Fatima Salem was a nurse at Houston Methodist Hospital. Salem suffered from various medical and psychological conditions. Because of these conditions, Salem requested and was granted a leave of absence, which lasted for 59 days and was covered by the FMLA. She returned to work, but subsequently took another leave of absence. The Hospital maintained a policy that “[a]ll leaves of absence of any kind when combined cannot exceed six (6) months in any rolling twelve (12) month period, measured backward from the date the leave begins.” Salem asked the Hospital to make an exception to this policy when she was unable to return within the six-month limit. The Hospital refused this request and terminated her employment.
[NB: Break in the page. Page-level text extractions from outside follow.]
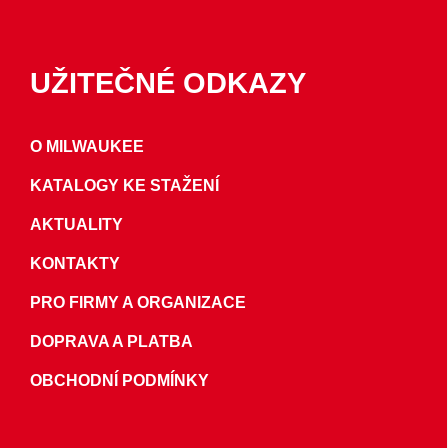
UŽITEČNÉ ODKAZY
O MILWAUKEE
KATALOGY KE STAŽENÍ
AKTUALITY
KONTAKTY
PRO FIRMY A ORGANIZACE
DOPRAVA A PLATBA
OBCHODNÍ PODMÍNKY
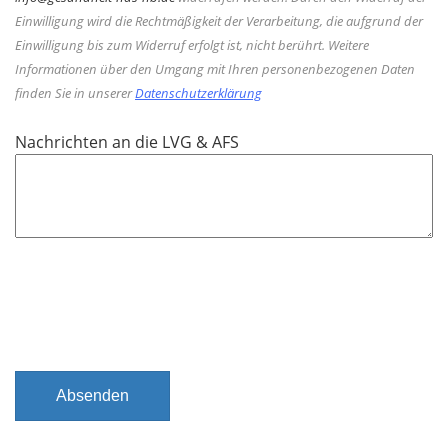
e
Einwilligung wird die Rechtmäßigkeit der Verarbeitung, die aufgrund der
l
Einwilligung bis zum Widerruf erfolgt ist, nicht berührt. Weitere
d
Informationen über den Umgang mit Ihren personenbezogenen Daten
finden Sie in unserer
Datenschutzerklärung
Nachrichten an die LVG & AFS
Absenden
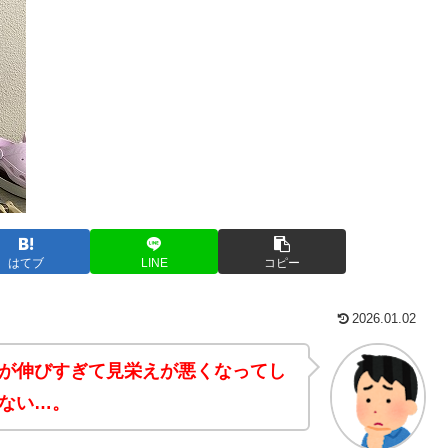
はてブ
LINE
コピー
2026.01.02
が伸びすぎて見栄えが悪くなってし
ない…。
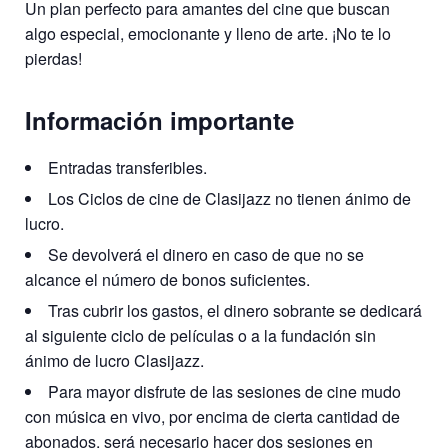
Un plan perfecto para amantes del cine que buscan
algo especial, emocionante y lleno de arte. ¡No te lo
pierdas!
Información importante
Entradas transferibles.
Los Ciclos de cine de Clasijazz no tienen ánimo de
lucro.
Se devolverá el dinero en caso de que no se
alcance el número de bonos suficientes.
Tras cubrir los gastos, el dinero sobrante se dedicará
al siguiente ciclo de películas o a la fundación sin
ánimo de lucro Clasijazz.
Para mayor disfrute de las sesiones de cine mudo
con música en vivo, por encima de cierta cantidad de
abonados, será necesario hacer dos sesiones en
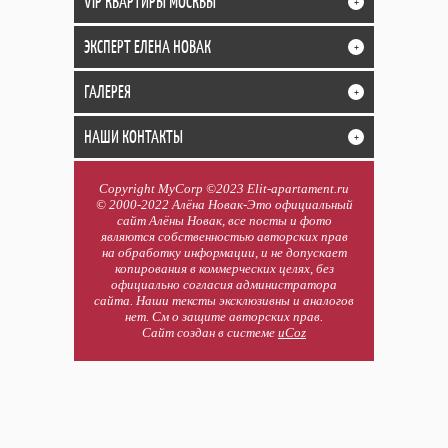
VIP КВАРТИРЫ МОСКВЫ
+
ЭКСПЕРТ ЕЛЕНА НОВАК
+
ГАЛЕРЕЯ
+
НАШИ КОНТАКТЫ
+
Copyright MyCorp ©2023 Elit-apartament.ru
© 2000-2022 Алёна Новак-Это официальный
сайт Алёны Новак, все посты и фото
являются собственностью авторских прав
на обработку информации, и не допускает
копирования в коммерческих целях, без
официально согласия администратора
сайта. Наши тексты эксклюзивны и аналогов
нет. См о защите авторских прав.
Сайт создан в системе
uCoz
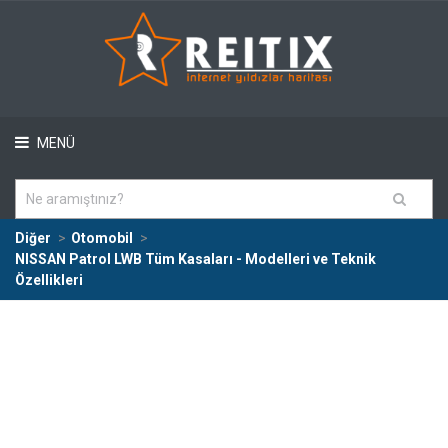
MENÜ
Diğer
Otomobil
NISSAN Patrol LWB Tüm Kasaları - Modelleri ve Teknik
Özellikleri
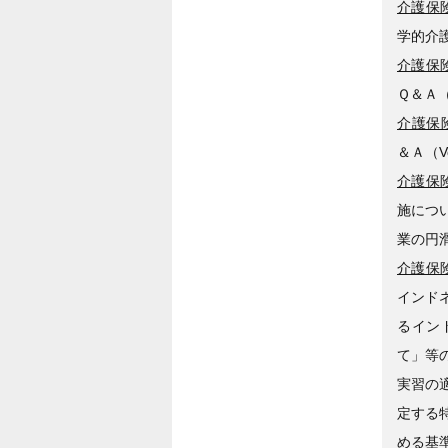
介護保険
学的介
介護保険
Ｑ＆Ａ
介護保険
＆Ａ（V
介護保険
施につ
業の円
介護保険
インド
るイン
て」等
実習の
定する
める基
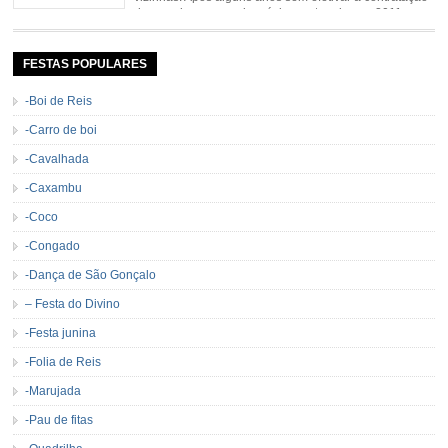
de grandes nomes da música sertaneja, em 2011 a
Cavalgada de Marliéria voltou, e não deixou dúvidas de que sua tradição
permanecerá. Caracterizada pelo frio agradável e pela presença de milhares
de […]
FESTAS POPULARES
-Boi de Reis
-Carro de boi
-Cavalhada
-Caxambu
-Coco
-Congado
-Dança de São Gonçalo
– Festa do Divino
-Festa junina
-Folia de Reis
-Marujada
-Pau de fitas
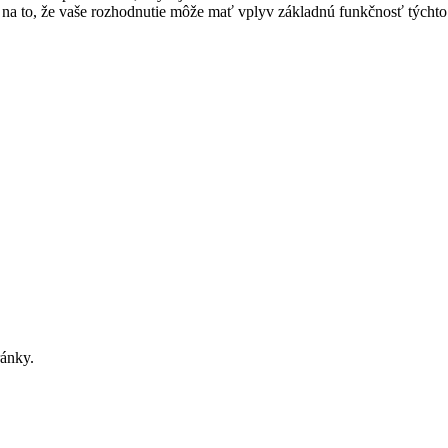
na to, že vaše rozhodnutie môže mať vplyv základnú funkčnosť týchto 
ránky.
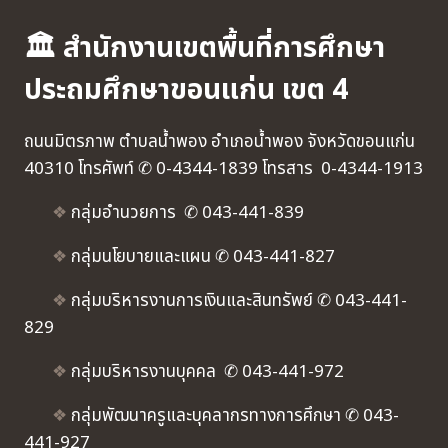
🏛 สำนักงานเขตพื้นที่การศึกษา
ประถมศึกษาขอนแก่น เขต 4
ถนนมิตรภาพ ตำบลน้ำพอง อำเภอน้ำพอง จังหวัดขอนแก่น
40310 โทรศัพท์ ✆ 0-4344-1839 โทรสาร 0-4344-1913
❖
กลุ่มอำนวยการ ✆ 043-441-839
❖
กลุ่มนโยบายและแผน ✆ 043-441-827
❖
กลุ่มบริหารงานการเงินและสินทรัพย์ ✆ 043-441-
829
❖
กลุ่มบริหารงานบุคคล ✆ 043-441-972
❖
กลุ่มพัฒนาครูและบุคลากรทางการศึกษา ✆ 043-
441-927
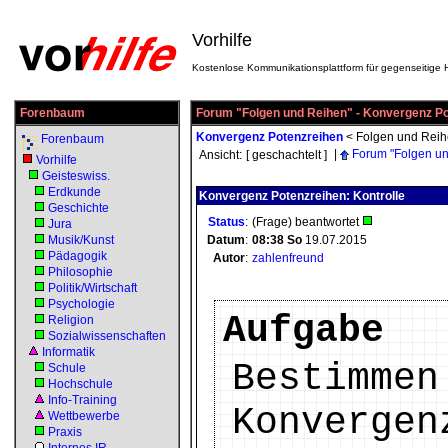
Vorhilfe
Kostenlose Kommunikationsplattform für gegenseitige H
Forenbaum
Forum "Folgen und Reihen" - Konvergenz P
Konvergenz Potenzreihen
<
Folgen und Rei
Forenbaum
|
Forum "Folgen u
Ansicht:
[ geschachtelt ]
Vorhilfe
Geisteswiss.
Erdkunde
Konvergenz Potenzreihen: Kontrolle
Geschichte
Status
:
(Frage) beantwortet
Jura
Musik/Kunst
Datum
:
08:38
So
19.07.2015
Pädagogik
Autor
:
zahlenfreund
Philosophie
Politik/Wirtschaft
Psychologie
Aufgabe
Religion
Sozialwissenschaften
Informatik
Bestimmen
Schule
Hochschule
Info-Training
Konvergen
Wettbewerbe
Praxis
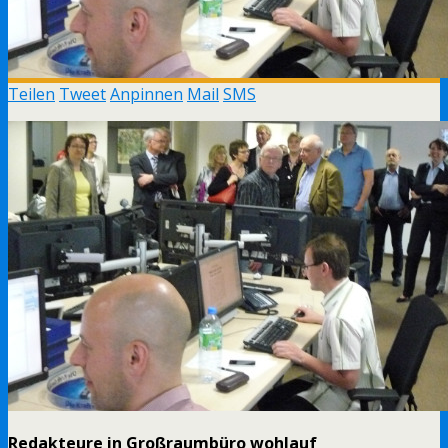
Teilen
Tweet
Anpinnen
Mail
SMS
Redakteure in Großraumbüro wohlauf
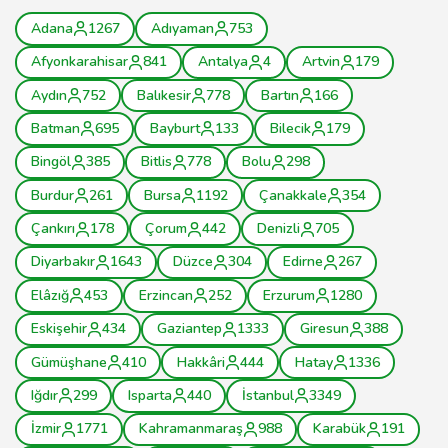
Adana
1267
Adıyaman
753
Afyonkarahisar
841
Antalya
4
Artvin
179
Aydın
752
Balıkesir
778
Bartın
166
Batman
695
Bayburt
133
Bilecik
179
Bingöl
385
Bitlis
778
Bolu
298
Burdur
261
Bursa
1192
Çanakkale
354
Çankırı
178
Çorum
442
Denizli
705
Diyarbakır
1643
Düzce
304
Edirne
267
Elâzığ
453
Erzincan
252
Erzurum
1280
Eskişehir
434
Gaziantep
1333
Giresun
388
Gümüşhane
410
Hakkâri
444
Hatay
1336
Iğdır
299
Isparta
440
İstanbul
3349
İzmir
1771
Kahramanmaraş
988
Karabük
191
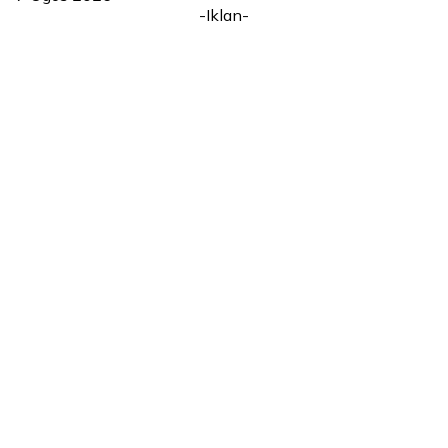
-Iklan-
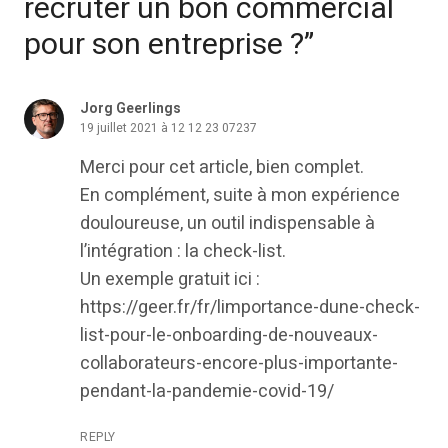
recruter un bon commercial
pour son entreprise ?”
Jorg Geerlings
19 juillet 2021 à 12 12 23 07237
Merci pour cet article, bien complet.
En complément, suite à mon expérience
douloureuse, un outil indispensable à
l’intégration : la check-list.
Un exemple gratuit ici :
https://geer.fr/fr/limportance-dune-check-
list-pour-le-onboarding-de-nouveaux-
collaborateurs-encore-plus-importante-
pendant-la-pandemie-covid-19/
REPLY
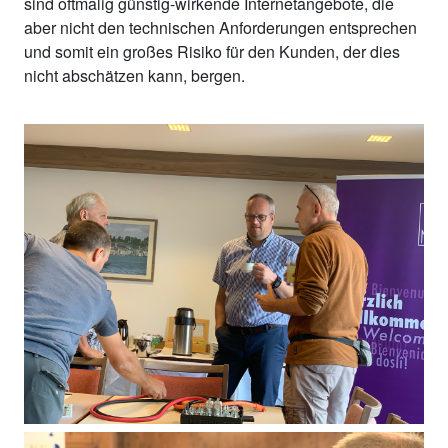
sind oftmalig günstig-wirkende Internetangebote, die
aber nicht den technischen Anforderungen entsprechen
und somit ein großes Risiko für den Kunden, der dies
nicht abschätzen kann, bergen.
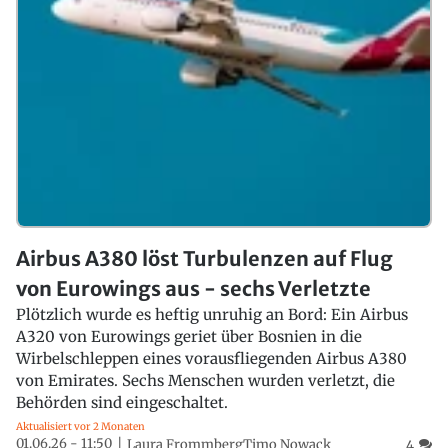
Airbus A380 löst Turbulenzen auf Flug
von Eurowings aus - sechs Verletzte
Plötzlich wurde es heftig unruhig an Bord: Ein Airbus
A320 von Eurowings geriet über Bosnien in die
Wirbelschleppen eines vorausfliegenden Airbus A380
von Emirates. Sechs Menschen wurden verletzt, die
Behörden sind eingeschaltet.
Aktualisiert vor 2 Monaten
01.06.26 - 11:50
Laura Frommberg
Timo Nowack
4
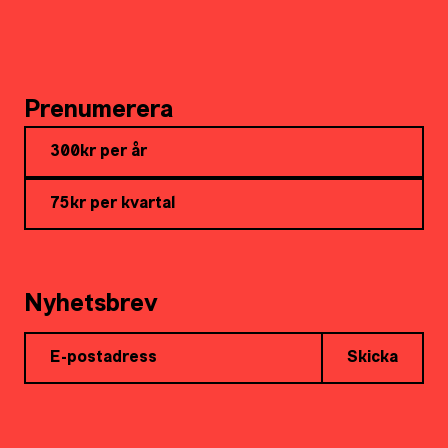
Prenumerera
300kr per år
75kr per kvartal
Nyhetsbrev
Skicka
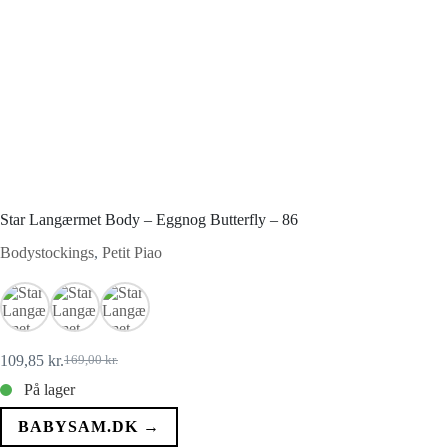
Star Langærmet Body – Eggnog Butterfly – 86
Bodystockings
,
Petit Piao
109,85
kr.
169,00
kr.
Den
Den
oprindelige
aktuelle
På lager
pris
pris
var:
er:
BABYSAM.DK →
169,00 kr..
109,85 kr..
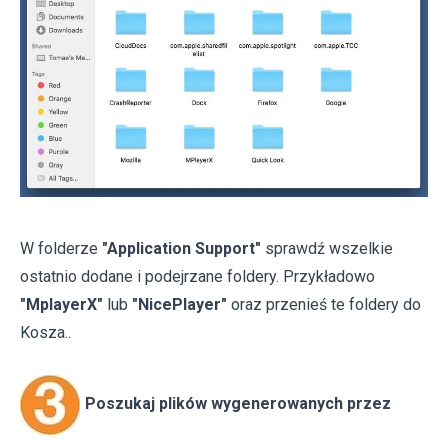
W folderze
"Application Support"
sprawdź wszelkie
ostatnio dodane i podejrzane foldery. Przykładowo
"MplayerX"
lub
"NicePlayer"
oraz przenieś te foldery do
Kosza..
Poszukaj plików wygenerowanych przez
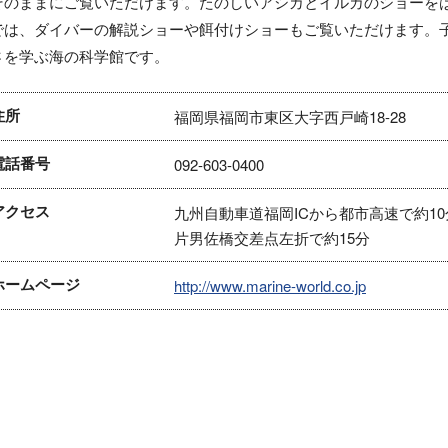
そのままにご覧いただけます。たのしいアシカとイルカのショーを
では、ダイバーの解説ショーや餌付けショーもご覧いただけます。
さを学ぶ海の科学館です。
住所
福岡県福岡市東区大字西戸崎18-28
電話番号
092-603-0400
アクセス
九州自動車道福岡ICから都市高速で約1
片男佐橋交差点左折で約15分
ホームページ
http://www.marine-world.co.jp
Salem filed a charge with the EEOC alleging the termination of her employment violated the ADA. The EEOC found the Hospital’s leave policy violated the ADA “in that it deprives certain employees of a reasonable accommodation, dispenses with respondent’s obligation to engage in an appropriate interactive process and impermissibly relieves [the Hospital] of its burden to establish undue hardship as a defense to a request for a reasonable accommodation that would extend a leave beyond six months.” However, the EEOC was unable to conclude the Hospital violated the ADA when it terminated Salem’s employment. Salem then sued the Hospital in federal district court alleging the Hospital discriminated against her on the basis of disability in terminating her employment, failed to accommodate her disability by not providing her with additional unpaid leave from work, and retaliated against her in violation of federal and Texas state law.
The court granted the Hospital’s motion for summary judgment on all of Salem’s claims. Salem never established she could perform the duties of her position without reasonable accommodation and the court found Salem’s request for additional leave was not a request for a reasonable accommodation under Fifth Circuit authority because she did not provide the Hospital with a date on which she anticipated being able to return to work.
The court noted the Hospital’s “minimal participation” in an interactive process with Salem to determine whether a reasonable accommodation could be made was inappropriate, but that did not alter the outcome because there is no evidence a reasonable accommodation was feasible. The absence of evidence of a feasible reasonable accommodation also required the court to grant the Hospital’s motion for summary judgment on the failure-to-accommodate claim. Salem’s retaliation claim also failed because she could not show the Hospital’s adherence to its six-month leave limit was a pretext for retaliation.
The courts have held under the ADA that indefinite leave is not a reasonable accommodation. However, healthcare employers should note the EEOC’s finding that the Hospital’s leave policy here was unlawful and the court’s remarks on the Hospital’s participation in the interactive process, despite the judgment in favor of Hospital. If Salem had been able to provide a date on which she would have been able to return to work after an extended leave of absence, this case may have come out differently.